俺は目の前の鬼と戦っているために手を出せないが、時間的余裕も無い。

『ドラグナー』を連射して目の前の鬼を退け、首を跳ねるが、その瞬間、身体の痛みと同時に気持ち悪い虚脱感に襲われた。

これはMP切れの症状だ。

俺は迷わずマジック腹巻から低級ポーションを取り出し一気に飲み干した。

身体から痛みが抜けていく。低級ポーションもマジックポーション程では無いが、MPが回復するのでこれでまだ戦える。眼前に迫る鬼ジジイに攻撃を加えるべく、前に向かって大きく踏み出すが、その時俺の後方から音が聞こえて来た。


『ドサッ……』


この音はまさか……

この人が倒れたような音はまさか……

俺は魔氷剣の斬撃を鬼ジジイに向かって飛ばすと同時に音のした後方に目を向ける。

ぁあ……

ベルリア……

やっぱりお前か……

残念な事に音が聞こえてきた瞬間に予測は出来ていたが、実際にこの場面で倒れているのを見てしまうと、さっきのベルリアとのやり取りが、もうギャグかやらせか何かかと思えてしまう。

あれだけ注意をしたのに……。

いずれにしてもベルリアが危ない。相対していた鬼が倒れたベルリアに刀を振りかぶり襲いかかろうとしている。

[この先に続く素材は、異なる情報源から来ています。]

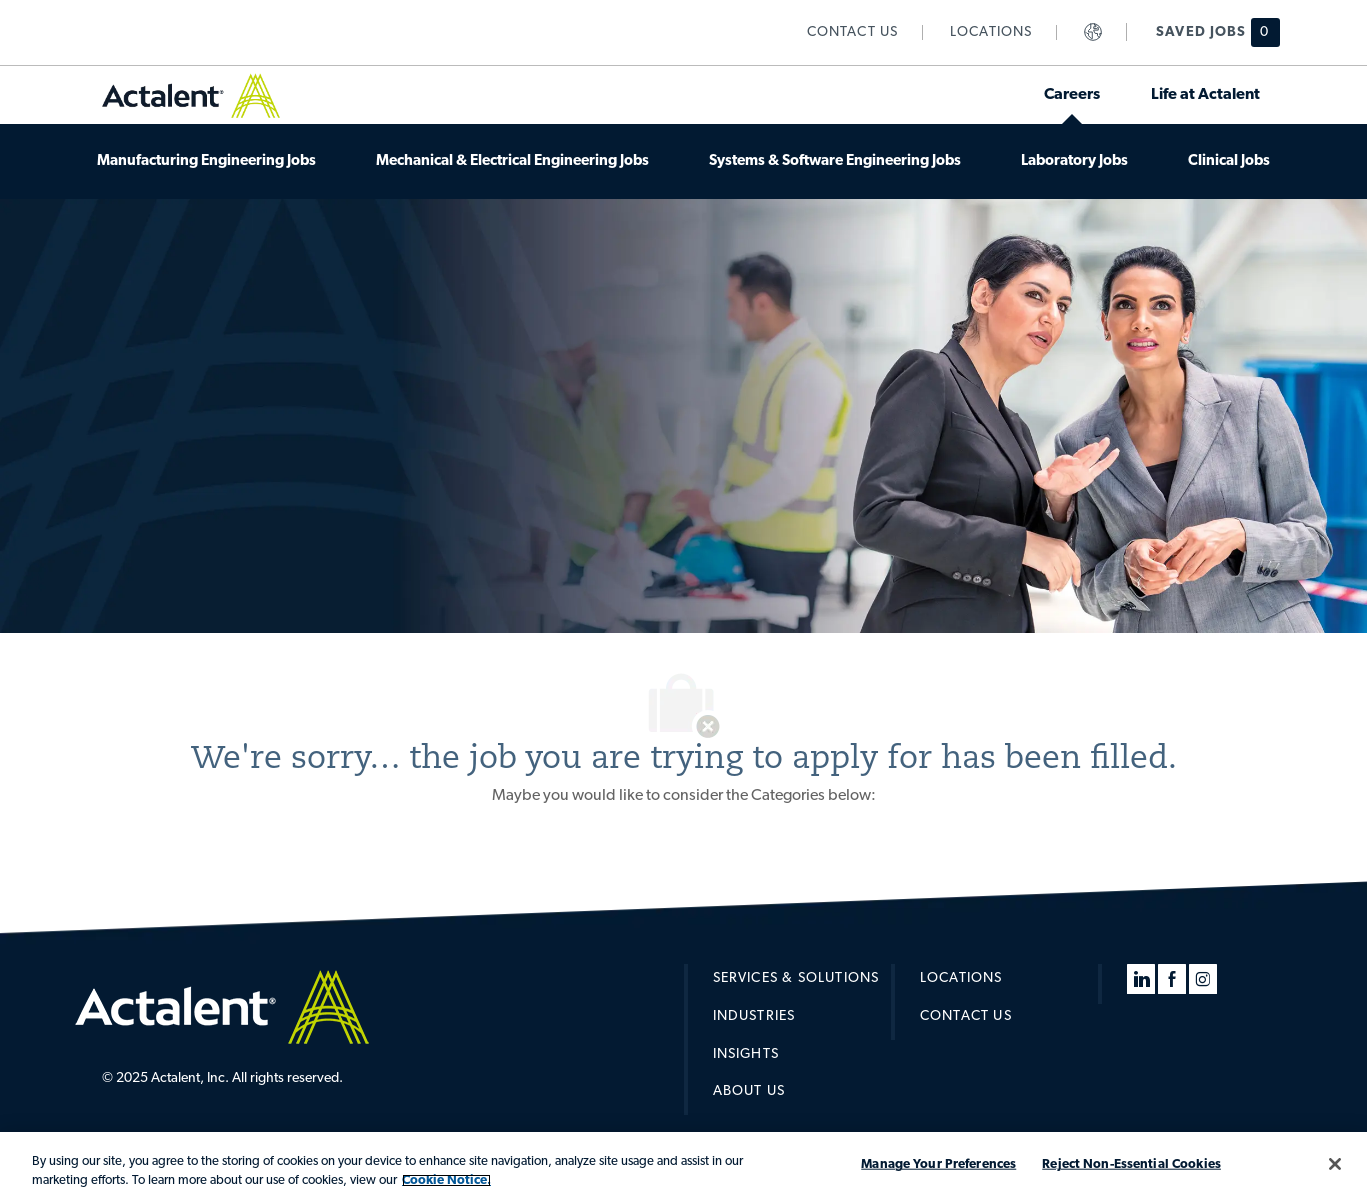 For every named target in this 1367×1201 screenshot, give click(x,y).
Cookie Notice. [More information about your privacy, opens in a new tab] (446, 1180)
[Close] (1335, 1164)
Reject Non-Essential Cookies (1131, 1164)
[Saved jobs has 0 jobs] (1205, 32)
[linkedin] (1141, 979)
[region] (683, 1166)
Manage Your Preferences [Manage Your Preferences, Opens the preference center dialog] (938, 1164)
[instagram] (1203, 979)
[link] (853, 32)
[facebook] (1172, 979) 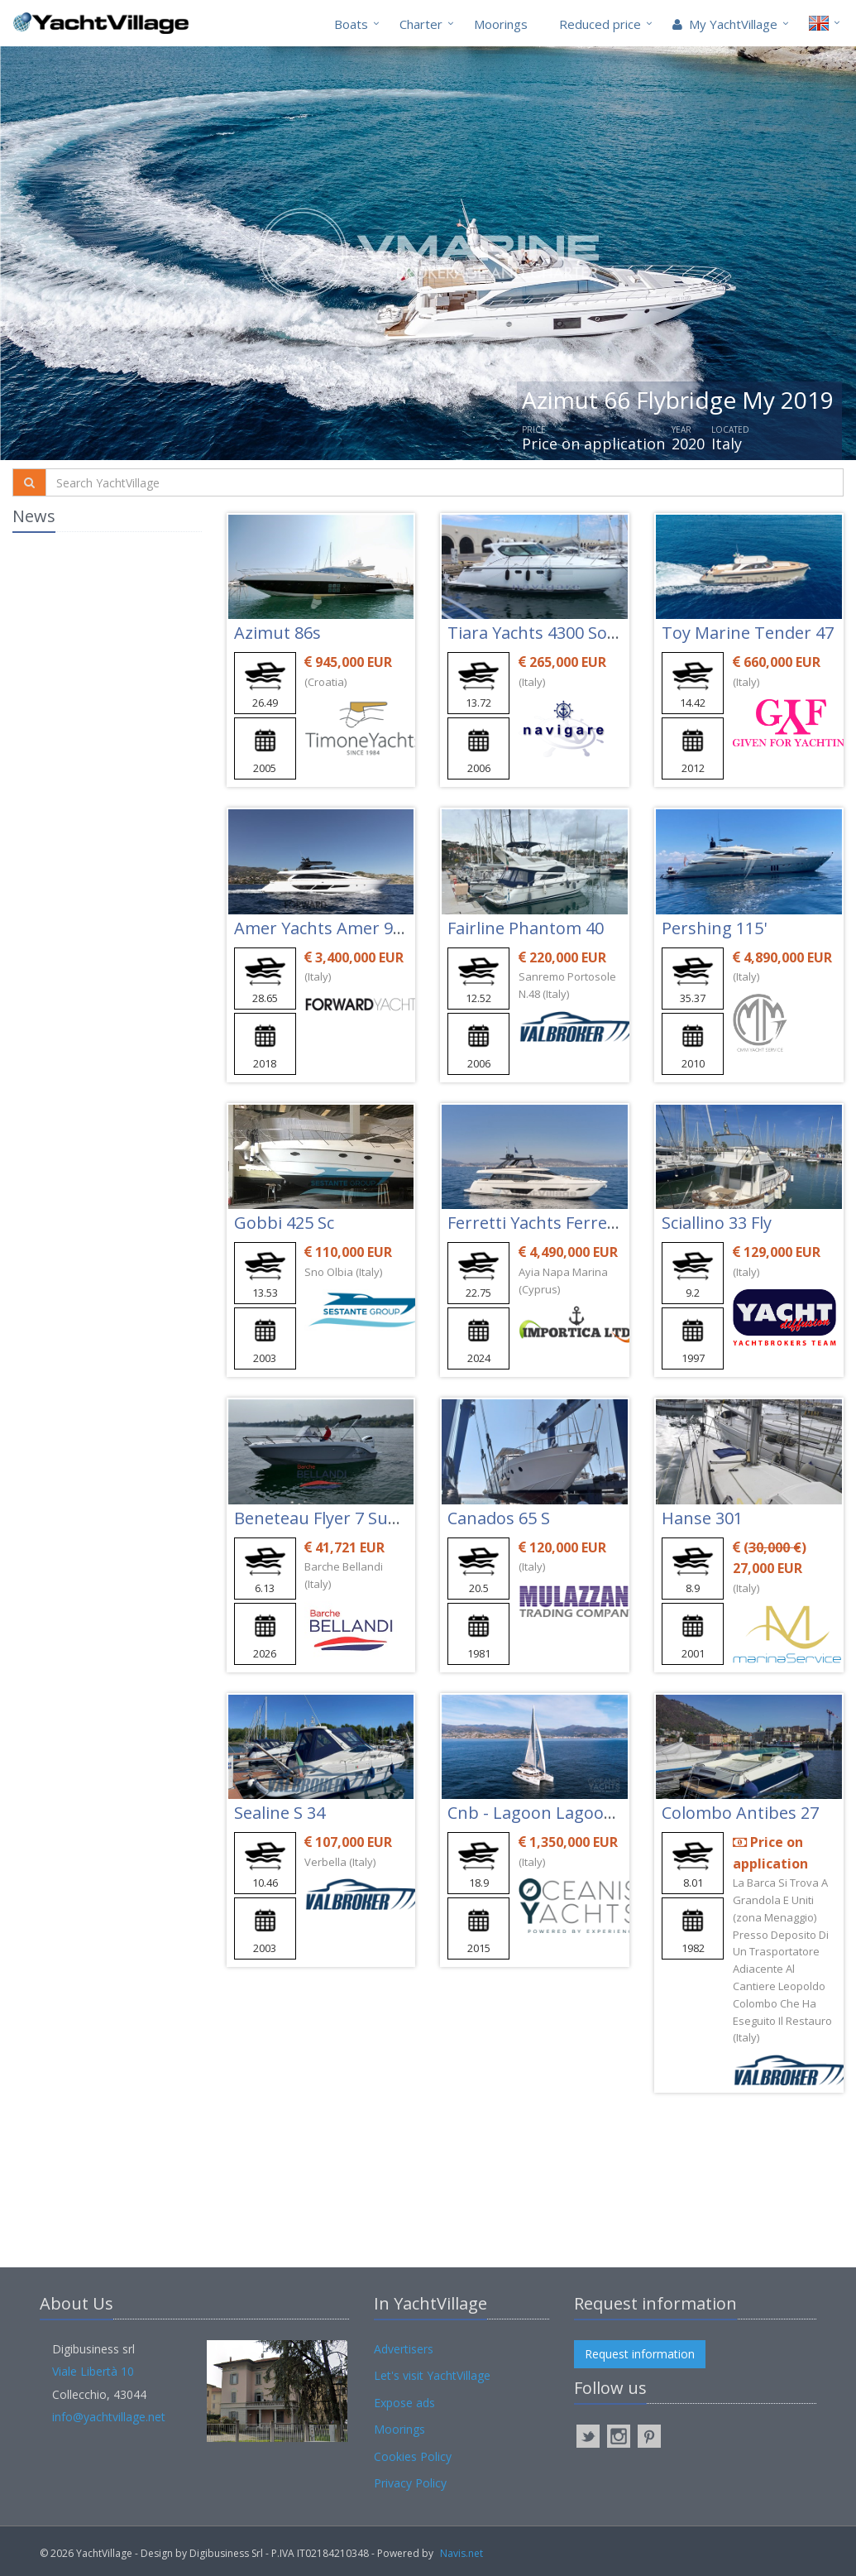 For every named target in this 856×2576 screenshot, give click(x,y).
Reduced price (600, 24)
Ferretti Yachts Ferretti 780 (551, 1222)
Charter (420, 24)
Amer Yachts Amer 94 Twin (339, 928)
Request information (640, 2354)
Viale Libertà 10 (93, 2371)
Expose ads (404, 2403)
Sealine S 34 (279, 1812)
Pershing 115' (714, 928)
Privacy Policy (410, 2483)
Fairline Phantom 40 (525, 928)
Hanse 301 (702, 1518)
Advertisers (403, 2349)
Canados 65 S (498, 1518)
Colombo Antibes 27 (740, 1812)
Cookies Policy (413, 2456)
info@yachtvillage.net (108, 2417)
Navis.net (461, 2553)
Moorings (501, 24)
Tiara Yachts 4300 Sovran (545, 632)
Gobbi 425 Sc (284, 1222)
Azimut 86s (277, 632)
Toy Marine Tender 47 (748, 632)
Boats (351, 24)
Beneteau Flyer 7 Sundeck (334, 1518)
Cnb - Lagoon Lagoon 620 (546, 1812)
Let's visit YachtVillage (432, 2375)
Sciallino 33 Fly (717, 1222)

俺は燃費度外視で再び『ドラグナー』を連射しベルリアに刀を振り上げていた鬼を撃ち、全力でベルリアの下に走った。


「おい! ベルリア! 起きろ! 目を覚ませ!」


ベルリアを庇うように立ち背後で倒れているベルリアに声をかけるが反応が無い。

俺がベルリアの下に走ったので完全にトライアングルのフォーメーションが崩れてしまったので、シルが俺がいた位置に戻り、立て直す。


「ベルリア! 目を覚ませ! 死ぬぞ!」


大声を上げベルリアの覚醒を促すが全く反応が無いが、ルシェもミクとカオリンを護りながら戦っているので誰も直接ベルリアを起こしに向かう事ができない。


「わたしが起こしてやる。燃やせば死ぬ前に起きるだろ!」

「いやっ、それはダメだ! 二度と起きることが無くなってしまう」


あのルシェの感じは……本気だ。

ベルリアに獄炎を放つつもりか?

あれは火力が強すぎる。いくらベルリアが悪魔とはいえ気を失った状態であれをくらえば、おそらく燃え尽きてしまう。

流石に、それはやらせるわけにはいかないが、前衛の枚数が1枚減った状態は長くは続けられない。

こうなったら……


「ミク! ベルリアを撃て! スピットファイアで撃ってくれ!」

「え……。海斗! ベルリアを撃つの!?」

「ああ、頼む! 頭以外を狙ってくれ! ベルリアなら回復できるから大丈夫だ! ミクがやってくれないと獄炎で消し炭にされてしまう。ただしリングは外してくれ」


流石に強化された炎弾は刺激が強すぎるので、リングを外して小火球を放ってもらう。


「……わかったわ」


意を決したミクがベルリアに向かってスピットファイアの引き金を引いた。